• **Description of the task**: Your answer must consist of exactly the lines below, starting with the line with "Información y Comunicación" and going on through the line with "Vedi curatori simili", and nothing else.

[Dataset excerpts]
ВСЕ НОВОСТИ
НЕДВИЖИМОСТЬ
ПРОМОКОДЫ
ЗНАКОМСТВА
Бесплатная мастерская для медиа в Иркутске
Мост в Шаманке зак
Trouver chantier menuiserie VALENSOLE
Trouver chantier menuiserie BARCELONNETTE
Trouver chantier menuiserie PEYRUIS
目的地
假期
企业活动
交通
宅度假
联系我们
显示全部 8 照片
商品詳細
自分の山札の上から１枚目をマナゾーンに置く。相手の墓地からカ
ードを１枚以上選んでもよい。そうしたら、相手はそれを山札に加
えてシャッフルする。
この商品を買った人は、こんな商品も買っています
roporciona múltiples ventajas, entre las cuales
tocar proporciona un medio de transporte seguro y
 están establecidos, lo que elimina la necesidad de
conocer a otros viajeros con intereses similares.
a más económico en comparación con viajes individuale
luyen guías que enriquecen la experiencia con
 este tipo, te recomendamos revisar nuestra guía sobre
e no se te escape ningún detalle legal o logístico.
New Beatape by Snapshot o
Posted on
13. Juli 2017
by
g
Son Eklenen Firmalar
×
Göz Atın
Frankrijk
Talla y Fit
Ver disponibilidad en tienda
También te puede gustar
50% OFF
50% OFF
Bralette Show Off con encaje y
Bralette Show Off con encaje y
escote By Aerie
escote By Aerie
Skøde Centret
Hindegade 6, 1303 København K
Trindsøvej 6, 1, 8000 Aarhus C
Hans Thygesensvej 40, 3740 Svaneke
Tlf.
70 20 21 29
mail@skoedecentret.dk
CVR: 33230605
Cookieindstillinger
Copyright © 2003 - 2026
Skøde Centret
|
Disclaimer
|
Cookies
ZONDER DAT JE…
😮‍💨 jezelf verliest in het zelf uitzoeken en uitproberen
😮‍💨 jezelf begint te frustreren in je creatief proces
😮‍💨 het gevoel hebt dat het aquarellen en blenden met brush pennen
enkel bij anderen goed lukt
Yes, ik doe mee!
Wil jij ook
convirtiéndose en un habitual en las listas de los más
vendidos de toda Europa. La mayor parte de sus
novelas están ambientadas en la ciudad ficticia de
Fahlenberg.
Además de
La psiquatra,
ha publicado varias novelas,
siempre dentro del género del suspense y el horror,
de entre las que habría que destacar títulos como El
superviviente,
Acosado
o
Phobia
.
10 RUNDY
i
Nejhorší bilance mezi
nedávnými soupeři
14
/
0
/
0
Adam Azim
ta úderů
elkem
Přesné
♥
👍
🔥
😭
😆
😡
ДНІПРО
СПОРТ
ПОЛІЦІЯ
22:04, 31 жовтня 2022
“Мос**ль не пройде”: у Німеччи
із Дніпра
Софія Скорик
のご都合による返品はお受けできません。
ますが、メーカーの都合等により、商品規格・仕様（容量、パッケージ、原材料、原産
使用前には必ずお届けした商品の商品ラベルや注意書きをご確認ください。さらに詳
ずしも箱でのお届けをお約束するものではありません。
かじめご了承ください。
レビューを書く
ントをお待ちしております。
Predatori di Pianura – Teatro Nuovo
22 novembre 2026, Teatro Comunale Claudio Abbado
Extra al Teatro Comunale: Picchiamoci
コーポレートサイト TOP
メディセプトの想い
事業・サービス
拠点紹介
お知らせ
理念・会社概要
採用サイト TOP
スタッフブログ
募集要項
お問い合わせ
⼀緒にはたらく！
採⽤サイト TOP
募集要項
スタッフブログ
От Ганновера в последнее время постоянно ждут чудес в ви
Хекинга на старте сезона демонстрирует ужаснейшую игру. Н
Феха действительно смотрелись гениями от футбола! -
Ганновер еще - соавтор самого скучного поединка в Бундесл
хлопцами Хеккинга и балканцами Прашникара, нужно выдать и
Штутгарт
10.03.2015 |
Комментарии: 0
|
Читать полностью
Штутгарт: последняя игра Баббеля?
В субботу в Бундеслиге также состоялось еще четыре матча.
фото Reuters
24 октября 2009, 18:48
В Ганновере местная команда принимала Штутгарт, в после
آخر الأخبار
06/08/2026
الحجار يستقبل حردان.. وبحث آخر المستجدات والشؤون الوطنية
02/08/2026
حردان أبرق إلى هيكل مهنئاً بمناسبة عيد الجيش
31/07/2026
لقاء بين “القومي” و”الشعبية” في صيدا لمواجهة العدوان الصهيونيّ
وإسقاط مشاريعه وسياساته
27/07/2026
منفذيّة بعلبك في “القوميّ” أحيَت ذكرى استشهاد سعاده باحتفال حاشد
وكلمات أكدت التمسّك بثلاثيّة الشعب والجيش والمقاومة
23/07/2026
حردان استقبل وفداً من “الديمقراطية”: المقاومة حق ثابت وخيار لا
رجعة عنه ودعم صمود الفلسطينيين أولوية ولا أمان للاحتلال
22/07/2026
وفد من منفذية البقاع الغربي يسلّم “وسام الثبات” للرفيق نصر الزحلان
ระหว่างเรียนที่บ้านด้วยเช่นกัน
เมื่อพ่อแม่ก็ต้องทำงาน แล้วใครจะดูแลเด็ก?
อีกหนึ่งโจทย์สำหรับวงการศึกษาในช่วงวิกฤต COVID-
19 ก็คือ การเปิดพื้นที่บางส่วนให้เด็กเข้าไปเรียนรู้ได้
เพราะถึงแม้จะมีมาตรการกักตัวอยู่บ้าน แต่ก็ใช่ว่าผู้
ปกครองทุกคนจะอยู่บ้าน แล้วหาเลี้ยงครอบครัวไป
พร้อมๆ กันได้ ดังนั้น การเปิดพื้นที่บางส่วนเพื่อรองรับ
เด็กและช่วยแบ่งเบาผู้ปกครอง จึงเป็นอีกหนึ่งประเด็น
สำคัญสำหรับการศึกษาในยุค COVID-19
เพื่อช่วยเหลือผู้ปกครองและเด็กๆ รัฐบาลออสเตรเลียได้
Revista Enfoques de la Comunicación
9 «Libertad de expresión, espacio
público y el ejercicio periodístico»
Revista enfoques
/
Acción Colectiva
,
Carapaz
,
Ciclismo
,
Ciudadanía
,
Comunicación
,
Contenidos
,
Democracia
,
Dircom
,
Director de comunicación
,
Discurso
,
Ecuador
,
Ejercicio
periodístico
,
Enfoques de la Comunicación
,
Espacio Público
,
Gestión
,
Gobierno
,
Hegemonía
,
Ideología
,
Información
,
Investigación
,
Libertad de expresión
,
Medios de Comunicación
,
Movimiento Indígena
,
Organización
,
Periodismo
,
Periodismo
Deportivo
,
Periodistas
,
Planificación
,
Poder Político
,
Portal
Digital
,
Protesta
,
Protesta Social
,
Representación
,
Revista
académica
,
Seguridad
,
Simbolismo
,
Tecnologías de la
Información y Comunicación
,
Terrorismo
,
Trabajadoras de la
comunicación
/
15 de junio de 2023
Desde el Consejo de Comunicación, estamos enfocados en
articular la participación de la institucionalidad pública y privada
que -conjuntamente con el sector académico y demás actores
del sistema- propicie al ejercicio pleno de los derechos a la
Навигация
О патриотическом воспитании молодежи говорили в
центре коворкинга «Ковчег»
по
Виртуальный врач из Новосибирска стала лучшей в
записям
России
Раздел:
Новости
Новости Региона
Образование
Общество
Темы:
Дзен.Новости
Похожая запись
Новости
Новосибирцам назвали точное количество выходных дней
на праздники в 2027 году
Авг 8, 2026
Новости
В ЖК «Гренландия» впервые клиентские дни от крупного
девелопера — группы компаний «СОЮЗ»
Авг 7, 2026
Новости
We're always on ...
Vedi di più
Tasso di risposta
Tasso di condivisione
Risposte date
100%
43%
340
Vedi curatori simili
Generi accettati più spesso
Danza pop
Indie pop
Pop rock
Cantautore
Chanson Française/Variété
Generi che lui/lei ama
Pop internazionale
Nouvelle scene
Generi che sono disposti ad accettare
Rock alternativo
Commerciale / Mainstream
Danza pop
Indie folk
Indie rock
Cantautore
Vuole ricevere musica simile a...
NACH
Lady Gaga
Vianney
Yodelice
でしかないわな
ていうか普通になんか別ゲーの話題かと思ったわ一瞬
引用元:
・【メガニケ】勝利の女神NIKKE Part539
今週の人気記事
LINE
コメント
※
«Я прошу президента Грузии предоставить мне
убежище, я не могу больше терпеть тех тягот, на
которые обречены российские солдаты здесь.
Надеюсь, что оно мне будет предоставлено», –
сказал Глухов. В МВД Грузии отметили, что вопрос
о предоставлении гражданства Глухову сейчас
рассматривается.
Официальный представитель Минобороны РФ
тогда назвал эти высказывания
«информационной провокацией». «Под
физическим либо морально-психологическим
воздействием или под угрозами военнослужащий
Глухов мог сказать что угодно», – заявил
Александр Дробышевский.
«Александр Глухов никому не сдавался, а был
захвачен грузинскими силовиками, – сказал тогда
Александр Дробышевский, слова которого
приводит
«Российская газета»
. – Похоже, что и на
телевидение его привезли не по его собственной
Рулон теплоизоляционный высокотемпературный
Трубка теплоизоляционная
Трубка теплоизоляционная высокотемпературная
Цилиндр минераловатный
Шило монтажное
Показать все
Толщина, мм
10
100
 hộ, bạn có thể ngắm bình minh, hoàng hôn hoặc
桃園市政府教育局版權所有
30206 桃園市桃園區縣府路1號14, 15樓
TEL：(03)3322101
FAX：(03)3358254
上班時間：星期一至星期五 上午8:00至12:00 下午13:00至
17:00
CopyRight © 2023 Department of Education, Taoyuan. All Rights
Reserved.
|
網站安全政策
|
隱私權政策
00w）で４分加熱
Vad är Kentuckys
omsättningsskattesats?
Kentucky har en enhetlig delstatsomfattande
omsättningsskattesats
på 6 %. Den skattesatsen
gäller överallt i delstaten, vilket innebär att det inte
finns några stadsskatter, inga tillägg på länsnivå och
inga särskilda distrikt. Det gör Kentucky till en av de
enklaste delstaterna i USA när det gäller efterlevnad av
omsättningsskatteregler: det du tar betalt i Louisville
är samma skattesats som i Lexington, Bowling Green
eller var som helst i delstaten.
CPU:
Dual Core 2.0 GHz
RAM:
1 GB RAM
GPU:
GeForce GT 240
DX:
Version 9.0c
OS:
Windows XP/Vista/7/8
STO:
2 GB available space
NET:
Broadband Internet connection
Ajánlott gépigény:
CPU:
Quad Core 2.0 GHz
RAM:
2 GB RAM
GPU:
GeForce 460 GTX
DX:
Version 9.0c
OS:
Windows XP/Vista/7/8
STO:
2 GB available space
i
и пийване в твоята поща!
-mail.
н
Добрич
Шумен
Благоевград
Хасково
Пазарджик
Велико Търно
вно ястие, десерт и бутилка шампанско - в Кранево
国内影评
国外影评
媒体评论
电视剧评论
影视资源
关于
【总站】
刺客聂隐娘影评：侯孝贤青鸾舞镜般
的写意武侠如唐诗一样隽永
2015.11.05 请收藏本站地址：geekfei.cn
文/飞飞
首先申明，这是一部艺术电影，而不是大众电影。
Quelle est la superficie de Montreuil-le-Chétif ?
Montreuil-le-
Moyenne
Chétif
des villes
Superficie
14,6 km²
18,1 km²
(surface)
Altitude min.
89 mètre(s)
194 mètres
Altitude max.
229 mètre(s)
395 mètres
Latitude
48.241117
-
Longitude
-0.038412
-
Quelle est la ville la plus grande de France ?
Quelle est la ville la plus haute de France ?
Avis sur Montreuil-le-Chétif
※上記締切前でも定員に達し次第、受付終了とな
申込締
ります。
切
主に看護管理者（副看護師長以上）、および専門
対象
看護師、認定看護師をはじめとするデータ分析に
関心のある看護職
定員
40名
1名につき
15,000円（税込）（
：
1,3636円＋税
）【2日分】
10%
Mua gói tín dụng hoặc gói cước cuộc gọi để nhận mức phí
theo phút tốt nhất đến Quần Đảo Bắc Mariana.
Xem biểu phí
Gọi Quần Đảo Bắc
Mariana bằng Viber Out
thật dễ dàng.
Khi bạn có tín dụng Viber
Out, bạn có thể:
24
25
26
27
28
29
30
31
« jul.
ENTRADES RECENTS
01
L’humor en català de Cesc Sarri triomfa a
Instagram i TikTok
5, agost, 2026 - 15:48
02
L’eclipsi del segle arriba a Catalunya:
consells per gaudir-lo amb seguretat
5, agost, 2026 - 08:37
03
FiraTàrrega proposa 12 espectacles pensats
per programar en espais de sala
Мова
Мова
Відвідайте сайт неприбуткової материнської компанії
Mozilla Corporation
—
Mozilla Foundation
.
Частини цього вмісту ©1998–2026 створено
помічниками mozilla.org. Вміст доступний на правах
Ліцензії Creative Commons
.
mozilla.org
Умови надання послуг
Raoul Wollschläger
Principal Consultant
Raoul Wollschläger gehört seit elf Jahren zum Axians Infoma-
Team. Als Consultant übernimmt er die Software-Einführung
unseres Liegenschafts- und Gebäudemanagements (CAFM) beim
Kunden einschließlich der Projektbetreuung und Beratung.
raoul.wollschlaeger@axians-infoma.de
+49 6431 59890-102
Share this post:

• **Solution to the exercise**:
Información y Comunicación
,
Terrorismo
,
Trabajadoras de la
comunicación
/
15 de junio de 2023
Desde el Consejo de Comunicación, estamos enfocados en
articular la participación de la institucionalidad pública y privada
que -conjuntamente con el sector académico y demás actores
del sistema- propicie al ejercicio pleno de los derechos a la
Навигация
О патриотическом воспитании молодежи говорили в
центре коворкинга «Ковчег»
по
Виртуальный врач из Новосибирска стала лучшей в
записям
России
Раздел:
Новости
Новости Региона
Образование
Общество
Темы:
Дзен.Новости
Похожая запись
Новости
Новосибирцам назвали точное количество выходных дней
на праздники в 2027 году
Авг 8, 2026
Новости
В ЖК «Гренландия» впервые клиентские дни от крупного
девелопера — группы компаний «СОЮЗ»
Авг 7, 2026
Новости
We're always on ...
Vedi di più
Tasso di risposta
Tasso di condivisione
Risposte date
100%
43%
340
Vedi curatori simili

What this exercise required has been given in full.